Under this scenario, it is likely that the number of jobs lost will be less than expected although some companies will cease activities, especially in the leisure and hospitality industries. Others in construction and manufacturing will have to scale back their operations due to either lack of demand or disruption to supply chains.

Clearly social distancing has led to a sharp reduction in consumer spending as around 20% of this involves activities directly affected such as eating out at restaurants, holidays (hotels and air travel) and attending sporting or entertainment events.

The closure of many non-essential shops will also mean consumers are less likely to buy goods even if they are available online although spending in supermarkets has increased as people are eating and drinking more at home. 

Some of this decline in sales may be made up for later although much of this will depend on caution on the part of both households and businesses in returning, if at all, to normal economic activity and it is expected this will only happen gradually over the next year.

As a result, it is expected that there will be an unprecedented fall in GDP of over 30% in April-June 2020 although this will recover quickly over the next six months if social distancing measures are relaxed. 

Unemployment is expected to rise to 9% by June and it will take some time, as in previous recessions, for this to decline. However, it could have been far worse if the companies had not been able to furlough over 6 million employees under the Coronavirus Job Retention Scheme. 

In terms of those parts of the economy likely to be hardest hit, then the biggest impact (due to social distancing more than anything else) will be restaurants, hotels, personal services, air travel, tourism, culture, recreation and education. There will also be a negative effect on work-related activities such as spending on travel. 

In terms of delayed spending, it is expected that once shops open, there will be increased purchasing on household goods, clothing and personal care. Spending on areas such as food and drink, water, household energy and communications which account for 50 per cent of consumption will remain largely stable.

But what happens when we begin the recovery from the recession caused by Coivid-19? Many expect businesses to restart operations as restrictions are relaxed by the UK Government and as social activities are resumed, household demand will increase. 

However, there is a danger that if firms are slow in taking back workers or reluctant to invest in their operations due to financial constraints, then the recovery will be much slower.
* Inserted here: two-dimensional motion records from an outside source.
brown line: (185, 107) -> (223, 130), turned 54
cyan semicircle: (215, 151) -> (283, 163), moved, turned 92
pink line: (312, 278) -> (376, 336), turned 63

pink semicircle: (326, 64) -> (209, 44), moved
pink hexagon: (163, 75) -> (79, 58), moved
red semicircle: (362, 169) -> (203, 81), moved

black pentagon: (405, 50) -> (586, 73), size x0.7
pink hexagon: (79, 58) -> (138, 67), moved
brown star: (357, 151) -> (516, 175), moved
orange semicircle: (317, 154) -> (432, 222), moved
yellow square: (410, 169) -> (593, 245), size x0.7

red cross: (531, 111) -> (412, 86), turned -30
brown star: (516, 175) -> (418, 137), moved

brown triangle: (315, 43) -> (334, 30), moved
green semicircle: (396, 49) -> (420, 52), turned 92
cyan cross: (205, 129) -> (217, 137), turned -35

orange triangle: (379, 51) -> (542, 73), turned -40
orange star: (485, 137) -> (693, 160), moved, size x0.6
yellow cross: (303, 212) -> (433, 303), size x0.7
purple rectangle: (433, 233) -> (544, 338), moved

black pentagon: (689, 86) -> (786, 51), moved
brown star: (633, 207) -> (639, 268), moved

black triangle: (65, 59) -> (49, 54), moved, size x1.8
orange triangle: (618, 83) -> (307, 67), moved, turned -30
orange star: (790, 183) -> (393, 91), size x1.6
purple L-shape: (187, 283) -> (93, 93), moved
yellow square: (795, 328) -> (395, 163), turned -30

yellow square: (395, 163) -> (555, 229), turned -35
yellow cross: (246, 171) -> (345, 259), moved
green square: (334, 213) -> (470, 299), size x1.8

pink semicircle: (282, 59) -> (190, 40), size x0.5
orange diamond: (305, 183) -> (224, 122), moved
And if businesses do not hire workers, then this will inevitably hit consumer demand and confidence. 

Given this, it remains critical that interventions are put into place to encourage businesses, even at this time, to restart their operations as quickly as possible.

There may also need to be incentives for investment as it is expected that businesses will not spend on R&D and training which may have longer lasting effects on productivity and growth in the economy.
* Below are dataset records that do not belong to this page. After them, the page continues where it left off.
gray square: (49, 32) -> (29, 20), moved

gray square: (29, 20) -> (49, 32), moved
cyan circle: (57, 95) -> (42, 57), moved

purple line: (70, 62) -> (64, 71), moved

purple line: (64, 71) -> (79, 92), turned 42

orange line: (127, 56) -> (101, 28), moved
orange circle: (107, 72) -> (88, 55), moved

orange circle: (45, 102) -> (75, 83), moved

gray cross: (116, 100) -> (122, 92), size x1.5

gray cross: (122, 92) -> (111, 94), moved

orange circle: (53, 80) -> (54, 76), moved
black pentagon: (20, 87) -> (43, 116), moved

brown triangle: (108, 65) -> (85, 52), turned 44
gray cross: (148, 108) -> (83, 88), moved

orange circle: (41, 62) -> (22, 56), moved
In such circumstances, the UK Government must make it easier for businesses to not only borrow in the short-term but also to invest in their future. 

This may mean that rather than depending on high street banks to support small businesses over the long term (especially given the effect on their balance sheets), there may be a need for a new UK public bank which provides patient capital guaranteed by government to those that need it. 

This would certainly be a revolution in business and finance support and would never have been countenanced by this government two months ago. 

Yet, these extraordinary times have shown that extraordinary measures, such as the £330 billion in government-backed loans and the Job Retention Scheme, have been created to deal with the crisis facing UK businesses. 

Given the forecasts from the Bank of England, this pragmatic approach may need to continue if business is to emerge from the current recession and, more importantly, be safe in investing in the future whatever it may hold.